__AIM OF THE EXERCISE__:
Only one stretch of the records below is wanted: the lines from the one holding "Online-Dienste" through the one holding "Sepete Ekle". Return it exactly, both ends included.

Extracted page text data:

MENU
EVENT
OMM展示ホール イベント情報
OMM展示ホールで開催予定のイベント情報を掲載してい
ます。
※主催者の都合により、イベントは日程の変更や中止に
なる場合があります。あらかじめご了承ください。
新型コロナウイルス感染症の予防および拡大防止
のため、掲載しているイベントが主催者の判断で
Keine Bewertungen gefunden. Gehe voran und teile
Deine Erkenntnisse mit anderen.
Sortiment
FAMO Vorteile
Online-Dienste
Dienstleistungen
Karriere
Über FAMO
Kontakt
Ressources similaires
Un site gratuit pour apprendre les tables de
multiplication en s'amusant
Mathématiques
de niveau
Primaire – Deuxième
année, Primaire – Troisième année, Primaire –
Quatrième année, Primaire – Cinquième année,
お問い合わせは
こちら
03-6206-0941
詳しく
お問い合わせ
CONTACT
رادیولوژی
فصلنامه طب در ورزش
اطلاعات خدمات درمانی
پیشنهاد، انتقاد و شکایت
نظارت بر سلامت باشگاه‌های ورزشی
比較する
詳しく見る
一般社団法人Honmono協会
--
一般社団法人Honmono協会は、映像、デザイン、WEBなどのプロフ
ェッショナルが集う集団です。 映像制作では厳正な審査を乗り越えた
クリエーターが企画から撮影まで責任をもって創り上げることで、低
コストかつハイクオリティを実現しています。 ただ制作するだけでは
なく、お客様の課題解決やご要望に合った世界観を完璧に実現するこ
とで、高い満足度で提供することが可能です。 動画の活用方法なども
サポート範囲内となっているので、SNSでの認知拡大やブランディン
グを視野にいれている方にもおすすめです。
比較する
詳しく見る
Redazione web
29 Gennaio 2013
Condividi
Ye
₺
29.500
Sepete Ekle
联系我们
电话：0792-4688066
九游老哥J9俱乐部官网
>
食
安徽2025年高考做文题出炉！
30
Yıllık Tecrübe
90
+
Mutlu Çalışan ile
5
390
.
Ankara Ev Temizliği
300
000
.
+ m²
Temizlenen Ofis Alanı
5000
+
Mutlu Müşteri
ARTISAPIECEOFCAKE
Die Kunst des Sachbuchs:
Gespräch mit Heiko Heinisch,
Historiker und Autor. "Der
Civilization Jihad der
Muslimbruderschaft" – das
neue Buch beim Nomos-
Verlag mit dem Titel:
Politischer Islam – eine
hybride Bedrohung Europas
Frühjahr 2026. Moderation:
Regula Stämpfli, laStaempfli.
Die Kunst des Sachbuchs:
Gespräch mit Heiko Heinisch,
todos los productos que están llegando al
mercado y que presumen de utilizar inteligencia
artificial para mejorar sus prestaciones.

__RESPONSE__:
Online-Dienste
Dienstleistungen
Karriere
Über FAMO
Kontakt
Ressources similaires
Un site gratuit pour apprendre les tables de
multiplication en s'amusant
Mathématiques
de niveau
Primaire – Deuxième
année, Primaire – Troisième année, Primaire –
Quatrième année, Primaire – Cinquième année,
お問い合わせは
こちら
03-6206-0941
詳しく
お問い合わせ
CONTACT
رادیولوژی
فصلنامه طب در ورزش
اطلاعات خدمات درمانی
پیشنهاد، انتقاد و شکایت
نظارت بر سلامت باشگاه‌های ورزشی
比較する
詳しく見る
一般社団法人Honmono協会
--
一般社団法人Honmono協会は、映像、デザイン、WEBなどのプロフ
ェッショナルが集う集団です。 映像制作では厳正な審査を乗り越えた
クリエーターが企画から撮影まで責任をもって創り上げることで、低
コストかつハイクオリティを実現しています。 ただ制作するだけでは
なく、お客様の課題解決やご要望に合った世界観を完璧に実現するこ
とで、高い満足度で提供することが可能です。 動画の活用方法なども
サポート範囲内となっているので、SNSでの認知拡大やブランディン
グを視野にいれている方にもおすすめです。
比較する
詳しく見る
Redazione web
29 Gennaio 2013
Condividi
Ye
₺
29.500
Sepete Ekle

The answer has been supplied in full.